By Rachael Devaney
Tonna-Marie Rogers, coastal training program coordinator at the Waquoit Bay National Estuarine Research Reserve, recently presented a talk on the many disruptions caused by climate change at the monthly meeting of the Barnstable Association for Recreational Shellfishing. She not only discussed how climate change is affecting Cape Cod and the New England region as a whole, but also how these changes in the environment will impact Cape communities in the future.
Rogers, who spoke Tuesday evening at the West Barnstable Community Building, began the meeting by asking the roughly 40 attendees a series of “yes and no” questions, including “Do you think climate change is happening?,” and 86 percent of the audience agreed that it was.
The answers, which were tallied by hand-held digital devices provided by Rogers, set the tone for the meeting, confirming that BARS members, in particular, are interested in learning how science and the management of natural resources can help curb environmental disasters due to climate disruption.
Rogers’ presentation was based on statistics pulled from the National Climate Change Assessment, a summary that describes how climate change will affect the water supply, oceans, agriculture and ecosystems around the world. Rogers, who gave specific statistics on rising temperatures in the atmosphere as well as the ocean, ice sheets and snow cover, said that scientific research along with data pulled from satellites and buoy systems indicates that the globe is in fact expe riencing a concentration of carbon dioxide, as well as methane and other gases, which is causing temperatures to rise.

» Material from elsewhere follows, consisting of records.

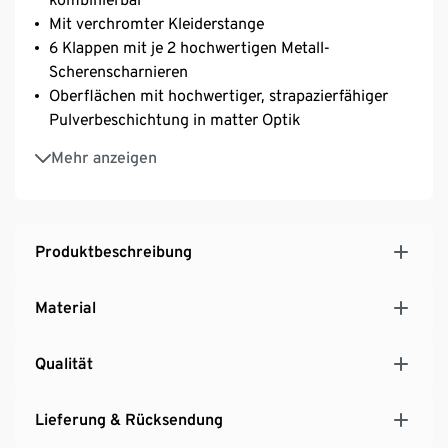
Mit verchromter Kleiderstange
6 Klappen mit je 2 hochwertigen Metall-
Scherenscharnieren
Oberflächen mit hochwertiger, strapazierfähiger
Pulverbeschichtung in matter Optik
Metallgestell und Knaufgriffe verchromt
Mehr anzeigen
Mit höhenverstellbaren Kunststofffüßen für einen
festen Stand auch auf unebenen Flächen
Produktbeschreibung
Material
Qualität
Lieferung & Rücksendung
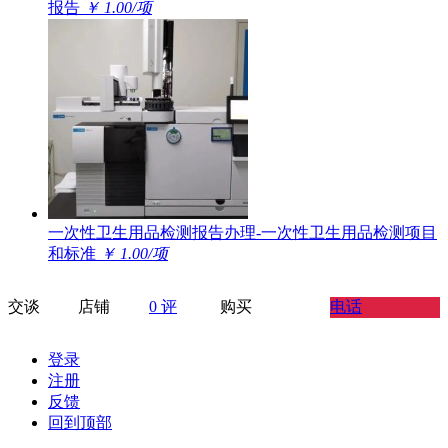
报告
￥ 1.00/项
一次性卫生用品检测报告办理-一次性卫生用品检测项目
和标准
￥ 1.00/项
交谈
店铺
0 评
购买
电话
登录
注册
反馈
回到顶部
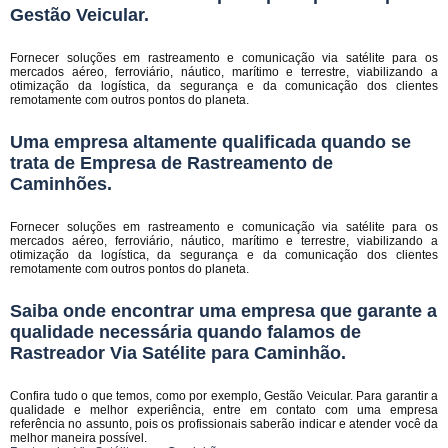
Gestão Veicular
.
Fornecer soluções em rastreamento e comunicação via satélite para os
mercados aéreo, ferroviário, náutico, marítimo e terrestre, viabilizando a
otimização da logística, da segurança e da comunicação dos clientes
remotamente com outros pontos do planeta.
Uma empresa altamente qualificada quando se
trata de Empresa de Rastreamento de
Caminhões.
Fornecer soluções em rastreamento e comunicação via satélite para os
mercados aéreo, ferroviário, náutico, marítimo e terrestre, viabilizando a
otimização da logística, da segurança e da comunicação dos clientes
remotamente com outros pontos do planeta.
Saiba onde encontrar uma empresa que garante a
qualidade necessária quando falamos de
Rastreador Via Satélite para Caminhão.
Confira tudo o que temos, como por exemplo, Gestão Veicular. Para garantir a
qualidade e melhor experiência, entre em contato com uma empresa
referência no assunto, pois os profissionais saberão indicar e atender você da
melhor maneira possível.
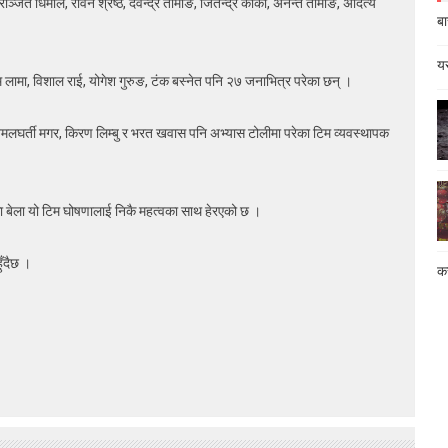
ित धिमाल, रविन श्रेष्ठ, देवेन्द्र तामाङ, जितेन्द्र कार्की, अनन्त तामाङ, अदित्य
बा
यस
िक्रम लामा, विशाल राई, योगेश गुरुङ, टंक बस्नेत पनि २७ जनाभित्र परेका छन् ।
 विमलघर्ती मगर, किरण लिम्बु र भरत खवास पनि अभ्यास टोलीमा परेका टिम व्यवस्थापक
 बेला यो टिम घोषणालाई निकै महत्वका साथ हेरएको छ ।
ुँदैछ ।
कस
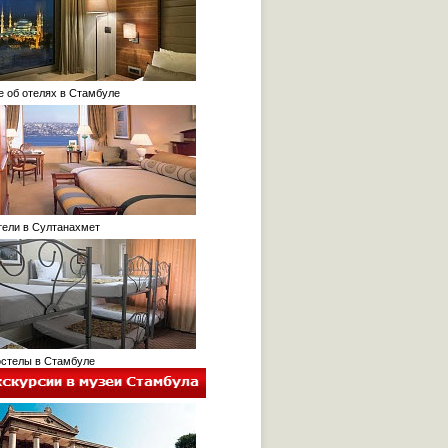
об отелях в Стамбуле
ли в Султанахмет
телы в Стамбуле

“If you look at the overall trends, the last three years have been the warmest on record, and every single region of the United States is seeing an increase (in temperatures),” Rogers said. “If we don’t do anything we could see a 15-degree rise in temperature in the future which will create a one-to-four-foot rise in sea levels, and extreme weather events which will stress infrastructure across the nation.”
Rogers also covered how climate change will impact the environment on a local level and explained that because temperatures have gone up two degrees since 1895, the northeast region of the United States has already seen a 71 percent increase in extreme precipitation since 1958, which is creating flooding and damaging infrastructure throughout New England, creating a financial strain on the overall economy.
“Sea levels have always been rising, but it’s accelerated now,” Rogers said. “In New England, we are expected to outpace the global range of sea level rise, and depending on sea ice melt, we could see an even more abrupt change.”
On Cape Cod specifically, Rogers pointed out that rising sea levels aren’t only accelerating the rate of erosion, but also contributing to the ocean’s absorption of carbon dioxide from the atmosphere, resulting in ocean acidification. The lowering of the pH (potential Hydrogen) is problematic for the shellfish industry in particular, because the acid in the water makes it harder for shellproducing animals to create their husks.
“Shellfish are some of the most vulnerable fish stocks, and these intense rainfall eve nts could impact shellfish
harvests in an extreme way,” Rogers said. “The acid is contaminating local waters, especially in low-lying areas, which will in turn affect shellfish populations.”
Rogers, whose expertise lies in environmental sciences and biological oceanography, said there is action that scientists, community members and town officials can take to help manage the impacts of climate change. Because the Waquoit Bay National Estuarine Research Reserve has been monitoring the effects of climate change since the 1980s, Rogers explained, scientists and climate change specialists are ready to move forward with a variety of projects that can help slow its disruptive effects. One program, in particular, which Rogers referred to as “groundbreaking research,” is the research reserve’s focus on seagrass and salt marshes, and their ability to absorb and store carbon from the atmosphere.
“For a long time we didn’t recognize that salt marshes are playing a huge role in soaking up carbon, drawing it out of the atmosphere and storing it in the sediment,” Rogers said. “We call the repository of carbon a blue carbon ecosystem, and it’s a huge benefit. We are working with top notch scientists to invest in wetland restoration, which can sequester more effectively and more permanently than terrestrial forests.”
Steve Hoxie, a member of BARS, felt that Rogers’ presentation was both interesting and informative, and gave him hope for the future.
“We know (climate change) is happening and while it isn’t going to happen overnight, we have to look at the future and do something now,” Hoxie said.
For Ron Glantz, also a member of BARS, the presentation was important, not only to raise awareness, but also offer solutions on how people can help. He said he is concerned for his grandchildren and great-grandchildren’s future.
“The Cape is a special place and we stand to lose a lot,” Glantz said. “I fear that my grandchildren won’t be able to swim in our ponds or enjoy our beaches and oceans, and we we really have a lot to lose. It’s time to pay attention.”